Pertama, korupsi yang sifatnya transnasional atau lintas negara. Febri mengatakan kerumitan pengungkapan kasus berkaitan dengan pengumpulan barang bukti. Sejumlah barang bukti, kata dia, kadang berada di luar negeri dan tentu harus dibawa ke Indonesia.
Dalam kasus e-KTP, diantaranya KPK mengumpulkan bukti transaksi dari bank di Singapura yang merekam transfer uang dari Johannes Marliem (Direktur Biomorf Lone LCC) dan Anang Sugiana Sugiharto (Direktur Utama Quadra Solution) sebesar US$ 4,855 juta ke rekening milik Made Oka Masagung. Oka diduga menampung uang aliran dana e-KTP yang akan dibagikan kepada sejumlah pihak.
Kedua, korupsi yang menggunakan transaksi yang berlapis. Tak sedikit, kata Febri, kasus korupsi yang dilakukan lewat jalur transfer yang tidak biasa. Beberapa pelaku bahkan sengaja menggunakan kode-kode tertentu. “Termasuk upaya mengkamuflase transaksi korupsi,” kata dia.

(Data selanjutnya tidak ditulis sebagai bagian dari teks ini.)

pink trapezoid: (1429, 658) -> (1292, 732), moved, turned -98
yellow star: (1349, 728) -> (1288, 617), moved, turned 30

Baca: KPK: Beregenerasi, Koruptor Muda Produk Era Reformasi
Karakteristik kasus korupsi seperti inilah, kata Febri, yang kemudian disampaikan oleh pimpinan KPK kepada penyidik maupun calon penyidik. Dalam setiap pelatihan untuk penyidik, selalu dijelaskan bahwa kasus korupsi seperti ini memilki penanganan yang khas dibanding kasus lain. “Ini penting untuk diketahui mereka,” kata dia.
Menurut Febri, banyak kasus lain yang sebenarnya lebih besar dari e-KTP jika dilihat dari aspek kerugian negara. Pada kasus korupsi yang melibatkan Aswad Sulaiman, mantan Bupati Konawe Utara, Sulawesi Tenggara, misalkan, kerugian negara mencapai Rp 2,7 triliun. Kerugian lebih besar bahkan diderita negara dalam kasus penerbitan Surat Keterangan Lunas (SKL) Bantuan Likuiditas Bank Indonesia (BLBI) Rp 4,58 triliun.

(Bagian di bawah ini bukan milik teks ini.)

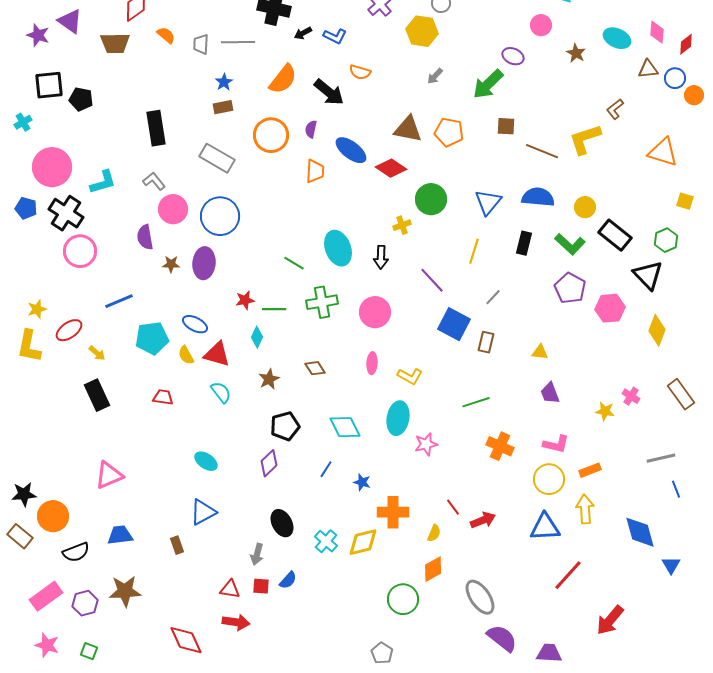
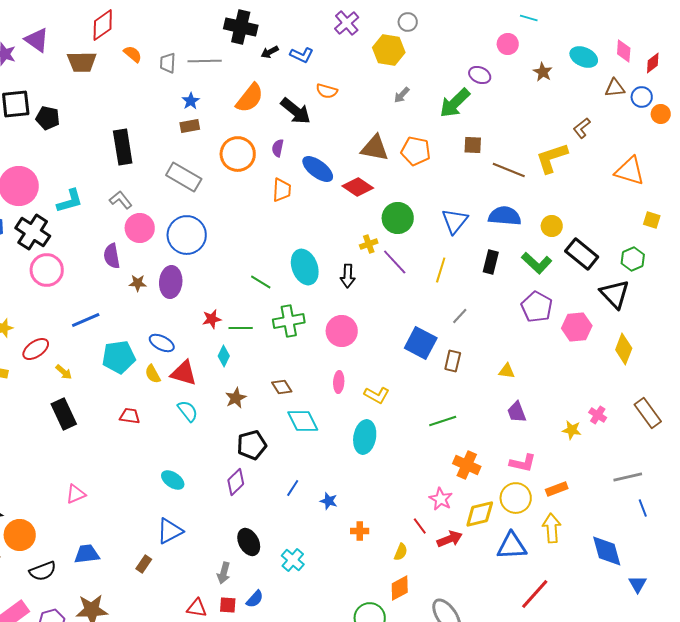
purple line: (432, 280) -> (395, 262), moved
cyan diamond: (345, 427) -> (303, 421), moved
pink star: (426, 444) -> (441, 499), moved, turned -30
pink triangle: (109, 475) -> (76, 494), size x0.7
orange cross: (393, 512) -> (360, 531), size x0.6
yellow diamond: (363, 542) -> (480, 514), moved
brown rectangle: (177, 545) -> (144, 564), turned 54

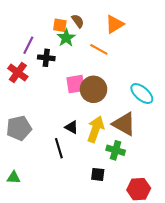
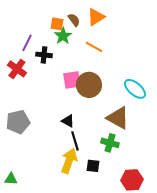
orange triangle: (115, 24) -> (96, 17), moved
yellow arrow: (96, 129) -> (69, 161), moved
black line: (59, 148) -> (75, 141), moved
green triangle: (14, 178) -> (11, 179), moved

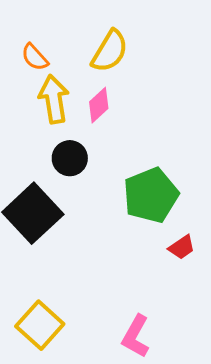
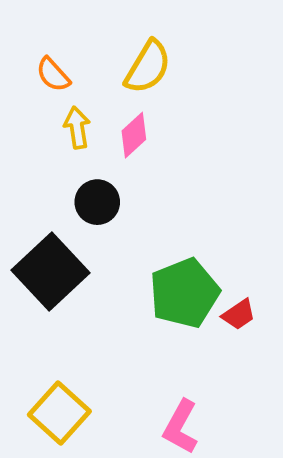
yellow arrow: (54, 99) -> (77, 128), size x0.7
green pentagon: (151, 195) -> (184, 293), moved

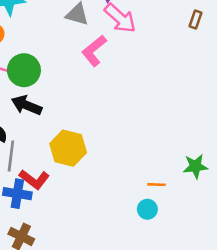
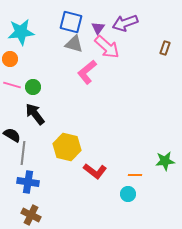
green circle: (24, 70) -> (33, 87), size x0.6
black arrow: (27, 105) -> (35, 114), turned 30
red L-shape: (34, 179) -> (95, 171), moved

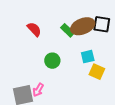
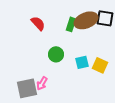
green rectangle: (68, 30) -> (71, 24), turned 64
cyan square: (88, 57) -> (82, 62), moved

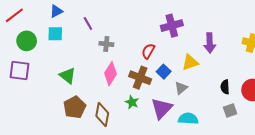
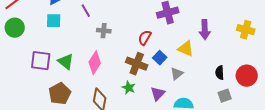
green circle: (27, 41) -> (15, 28), moved
yellow triangle: (190, 62) -> (186, 49), turned 42
purple square: (19, 71) -> (41, 61), moved
pink diamond: (110, 74) -> (95, 63), moved
brown pentagon: (75, 107) -> (60, 94), moved
purple triangle: (162, 108) -> (158, 94), size x0.7

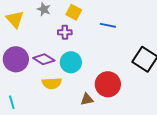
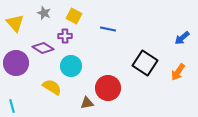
purple diamond: (44, 59) -> (43, 48), moved
yellow semicircle: (52, 83) -> (52, 87), turned -144

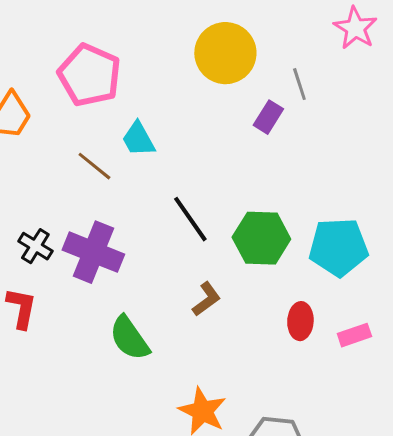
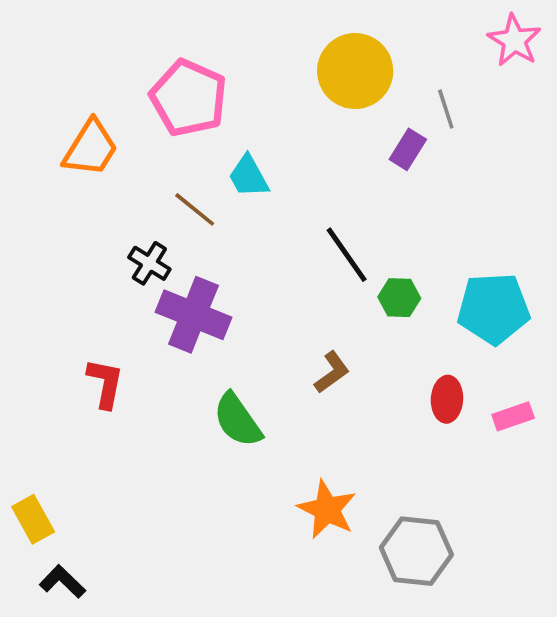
black line: (190, 219) -> (347, 255), moved
green hexagon: (261, 238) -> (399, 298), size x0.6
black cross: (35, 246) -> (149, 263), moved

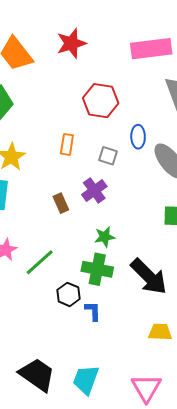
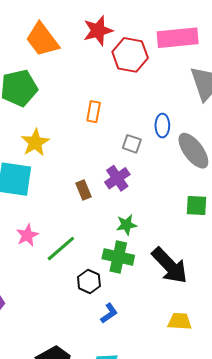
red hexagon: (101, 101) -> (130, 55), moved
orange rectangle: (67, 144) -> (94, 112), moved
blue L-shape: (93, 311) -> (109, 313), moved, turned 55

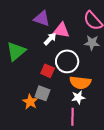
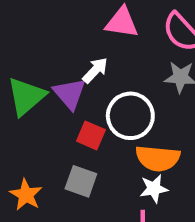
purple triangle: (42, 19) -> (70, 94), moved, turned 30
pink triangle: (61, 30) -> (122, 22), moved
orange star: (30, 102) -> (26, 195), moved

Kedua kasus tersebut sedang dalam tahap penyidikan oleh KPK. Pada kasus BLBI misalkan, KPK terakhir telah memperpanjang masa penahanan bagi mantan Kepala Badan Penyehatan Perbankan Nasional (BPPN), Syafruddin Arsyad Temenggung yang menjadi tersangka. KPK juga terus membidik aktor lain yaitu obligor BLBI, Sjamsul Nursalim yang terus mangkir dari panggilan pemeriksaan.